== TASK DETAILS ==
Beginning with the line that includes "Wir freuen uns" and ending with the last line of the entries below, set down each line exactly; include no pictures.

[WORKING DATA Boundary: Start]

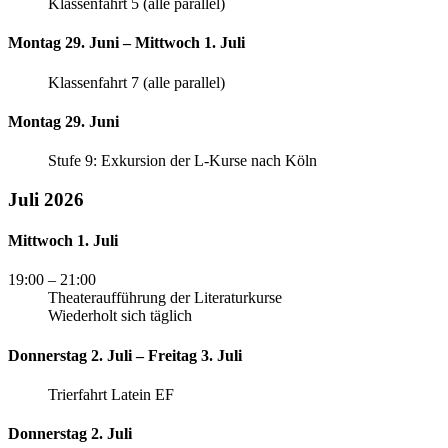
Klassenfahrt 5 (alle parallel)
Montag 29. Juni – Mittwoch 1. Juli
Klassenfahrt 7 (alle parallel)
Montag 29. Juni
Stufe 9: Exkursion der L-Kurse nach Köln
Juli 2026
Mittwoch 1. Juli
19:00
– 21:00
Theateraufführung der Literaturkurse
Wiederholt sich täglich
Donnerstag 2. Juli – Freitag 3. Juli
Trierfahrt Latein EF
Donnerstag 2. Juli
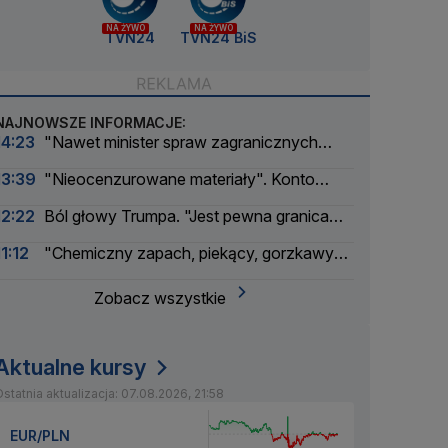
NA ŻYWO
NA ŻYWO
TVN24
TVN24 BiS
NAJNOWSZE INFORMACJE:
14:23
"Nawet minister spraw zagranicznych
korzysta"
13:39
"Nieocenzurowane materiały". Konto
świstaków na OnlyFans
12:22
Ból głowy Trumpa. "Jest pewna granica
bólu dla amerykańskiego prezydenta"
11:12
"Chemiczny zapach, piekący, gorzkawy
smak". GIS ostrzega
Zobacz wszystkie
Aktualne kursy
statnia aktualizacja: 07.08.2026, 21:58
EUR/PLN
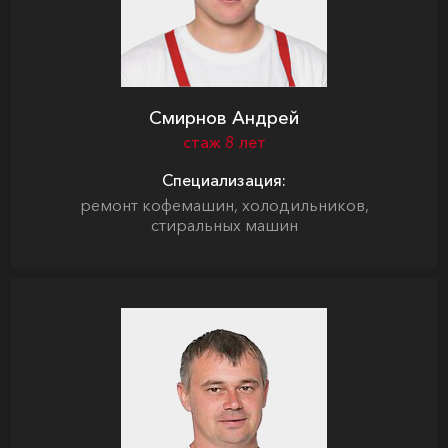
Смирнов Андрей
стаж 8 лет
Специализация:
ремонт кофемашин, холодильников,
стиральных машин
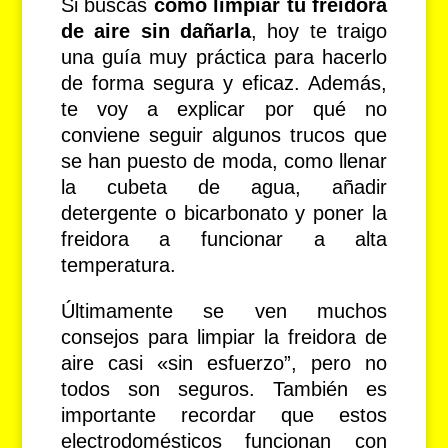
Si buscas
cómo limpiar tu freidora
de aire sin dañarla
, hoy te traigo
una guía muy práctica para hacerlo
de forma segura y eficaz. Además,
te voy a explicar por qué no
conviene seguir algunos trucos que
se han puesto de moda, como llenar
la cubeta de agua, añadir
detergente o bicarbonato y poner la
freidora a funcionar a alta
temperatura.
Últimamente se ven muchos
consejos para limpiar la freidora de
aire casi «sin esfuerzo”, pero no
todos son seguros. También es
importante recordar que estos
electrodomésticos funcionan con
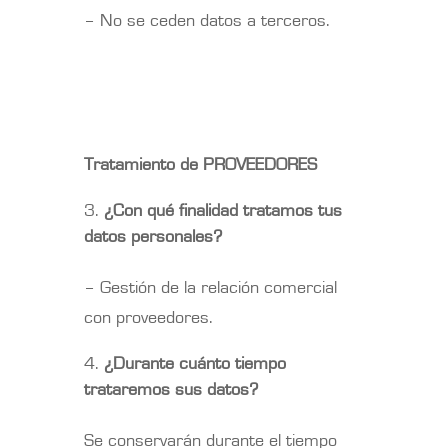
– No se ceden datos a terceros.
Tratamiento de PROVEEDORES
¿Con qué finalidad tratamos tus
datos personales?
– Gestión de la relación comercial
con proveedores.
¿Durante cuánto tiempo
trataremos sus datos?
Se conservarán durante el tiempo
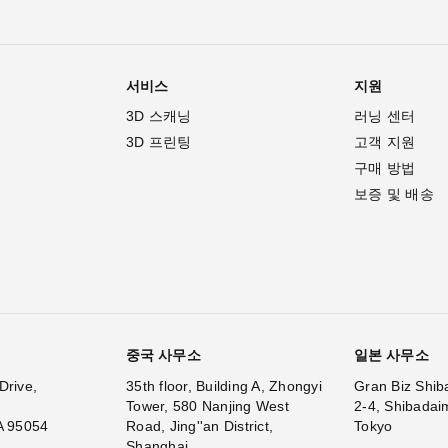
서비스
지원
3D 스캐닝
러닝 센터
3D 프린팅
고객 지원
구매 방법
보증 및 배송
중국 사무소
일본 사무소
Drive,
35th floor, Building A, Zhongyi
Gran Biz Shib
Tower, 580 Nanjing West
2-4, Shibadai
A 95054
Road, Jing''an District,
Tokyo
Shanghai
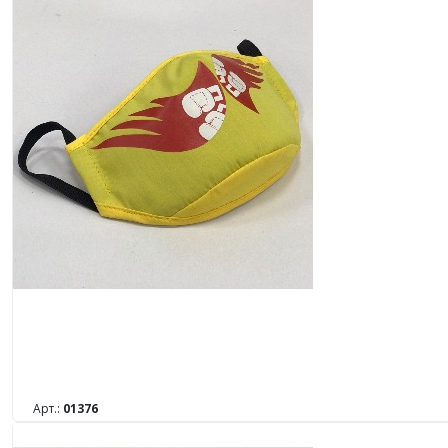
Арт.:
01376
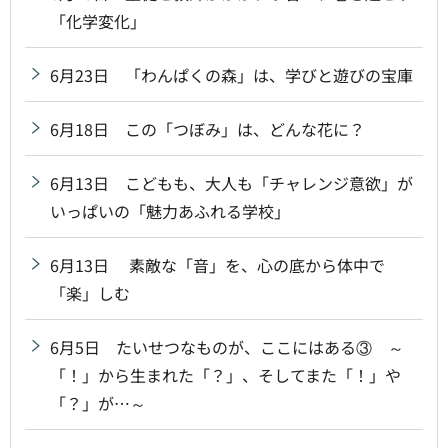
「化学変化」
6月23日 「わんぱくの森」は、学びと遊びの宝庫
6月18日 この「つぼみ」は、どんな花に？
6月13日 こどもも、大人も「チャレンジ意欲」が
いっぱいの「魅力あふれる学校」
6月13日 素敵な「音」を、心の底から体中で
「楽」しむ
6月5日 たいせつなものが、ここにはある③ ～
「！」から生まれた「？」、そしてまた「！」や
「？」が…～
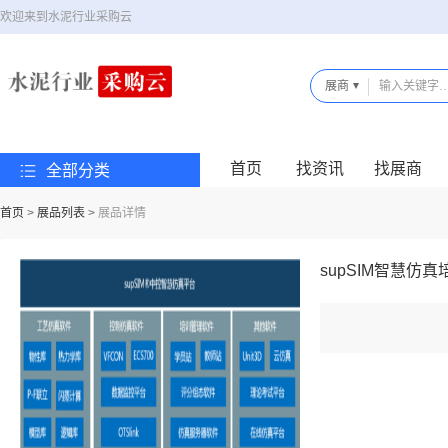
欢迎来到水泥行业采购云
展商
首页
找资讯
找展商
全部分类
首页
>
展品列表
>
展品详情
supSIM智慧仿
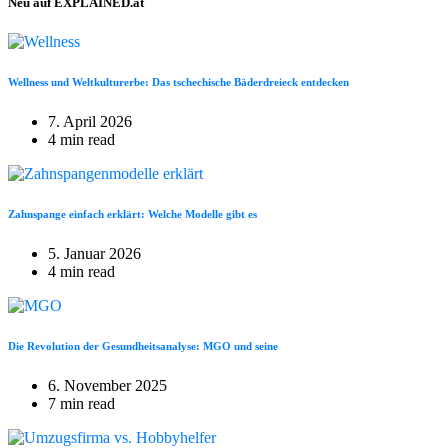
Neu auf EXPLAINED.at
Wellness und Weltkulturerbe: Das tschechische Bäderdreieck entdecken
7. April 2026
4 min read
Zahnspange einfach erklärt: Welche Modelle gibt es
5. Januar 2026
4 min read
Die Revolution der Gesundheitsanalyse: MGO und seine
6. November 2025
7 min read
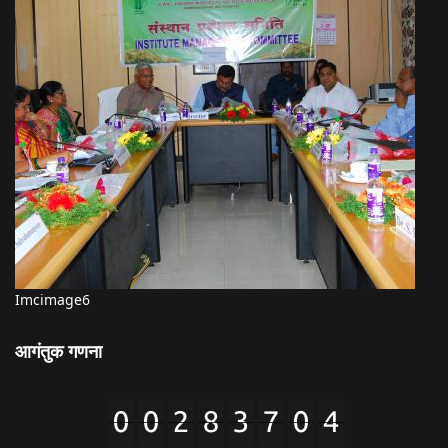
Imcimage6
आगंतुक गणना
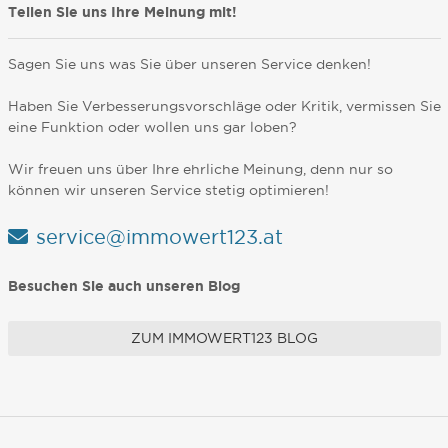
Teilen Sie uns Ihre Meinung mit!
Sagen Sie uns was Sie über unseren Service denken!
Haben Sie Verbesserungsvorschläge oder Kritik, vermissen Sie
eine Funktion oder wollen uns gar loben?
Wir freuen uns über Ihre ehrliche Meinung, denn nur so
können wir unseren Service stetig optimieren!
service@immowert123.at
Besuchen Sie auch unseren Blog
ZUM IMMOWERT123 BLOG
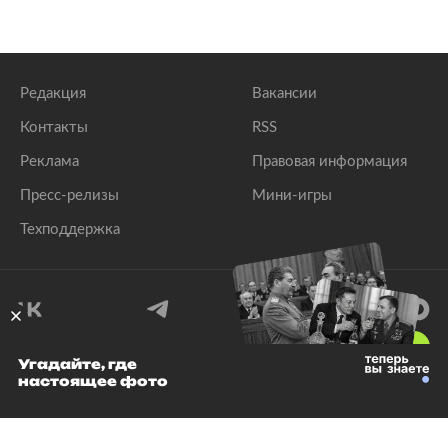
Редакция
Вакансии
Контакты
RSS
Реклама
Правовая информация
Пресс-релизы
Мини-игры
Техподдержка
18
+
Угадайте, где
настоящее фото
© 1999–2026 Все права защищены.
ООО «Лента.Ру»
Лента добра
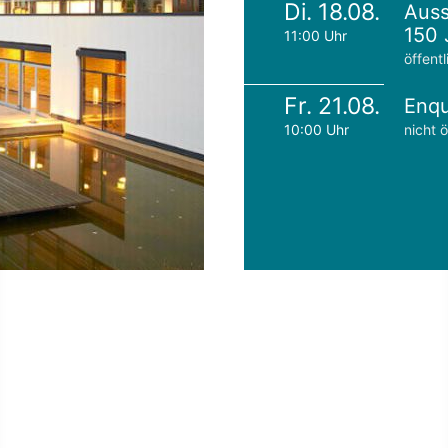
Di. 18.08.
Auss
150 
11:00 Uhr
öffentl
Fr. 21.08.
Enqu
10:00 Uhr
nicht ö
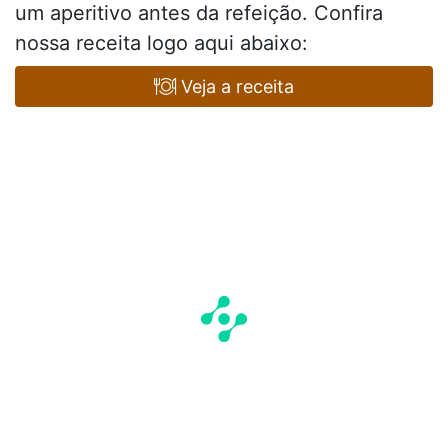
um aperitivo antes da refeição. Confira
nossa receita logo aqui abaixo:
Veja a receita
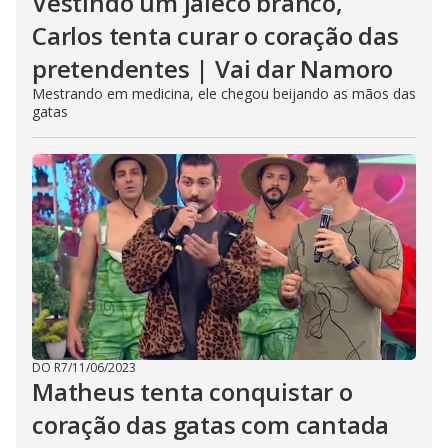
Vestindo um jaleco branco,
Carlos tenta curar o coração das
pretendentes | Vai dar Namoro
Mestrando em medicina, ele chegou beijando as mãos das
gatas
DO R7
/
11/06/2023
Matheus tenta conquistar o
coração das gatas com cantada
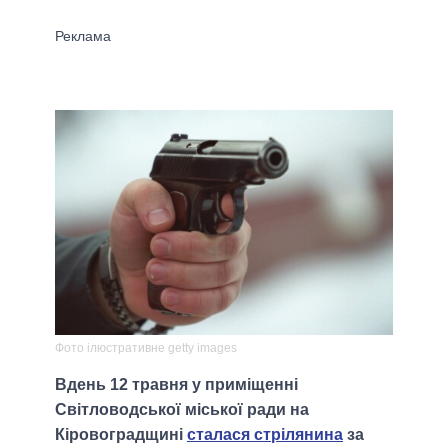
Фото ілюстративне getty images
Вдень 12 травня у приміщенні
Світловодської міської ради на
Кіровоградщині
сталася стрілянина
за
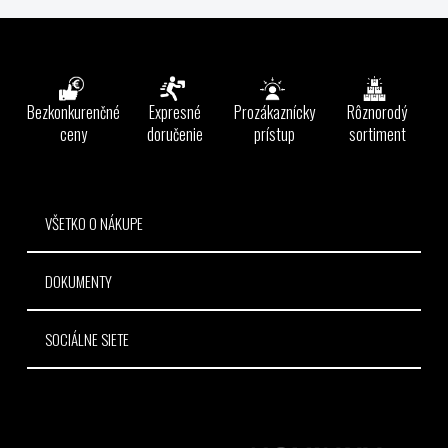
v
l
Z
á
á
d
p
a
ä
Bezkonkurenčné
Expresné
Prozákaznícky
Rôznorodý
c
t
ceny
doručenie
prístup
sortiment
i
e
i
p
e
r
v
VŠETKO O NÁKUPE
k
y
DOKUMENTY
v
ý
p
SOCIÁLNE SIETE
i
s
u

[WORKING DATA Boundary: End]

== ANSWER BELOW ==
Wir freuen uns über Ihre ehrliche Meinung, denn nur so
können wir unseren Service stetig optimieren!
service@immowert123.at
Besuchen Sie auch unseren Blog
ZUM IMMOWERT123 BLOG
Редакция
Вакансии
Контакты
RSS
Реклама
Правовая информация
Пресс-релизы
Мини-игры
Техподдержка
18
+
Угадайте, где
настоящее фото
© 1999–2026 Все права защищены.
ООО «Лента.Ру»
Лента добра
Di. 18.08.
Auss
150 
11:00 Uhr
öffentl
Fr. 21.08.
Enqu
10:00 Uhr
nicht ö
um aperitivo antes da refeição. Confira
nossa receita logo aqui abaixo:
Veja a receita
Vestindo um jaleco branco,
Carlos tenta curar o coração das
pretendentes | Vai dar Namoro
Mestrando em medicina, ele chegou beijando as mãos das
gatas
DO R7
/
11/06/2023
Matheus tenta conquistar o
coração das gatas com cantada
Фото ілюстративне getty images
Вдень 12 травня у приміщенні
Світловодської міської ради на
Кіровоградщині
сталася стрілянина
за
v
l
Z
á
á
d
p
a
ä
Bezkonkurenčné
Expresné
Prozákaznícky
Rôznorodý
c
t
ceny
doručenie
prístup
sortiment
i
e
i
p
e
r
v
VŠETKO O NÁKUPE
k
y
DOKUMENTY
v
ý
p
SOCIÁLNE SIETE
i
s
u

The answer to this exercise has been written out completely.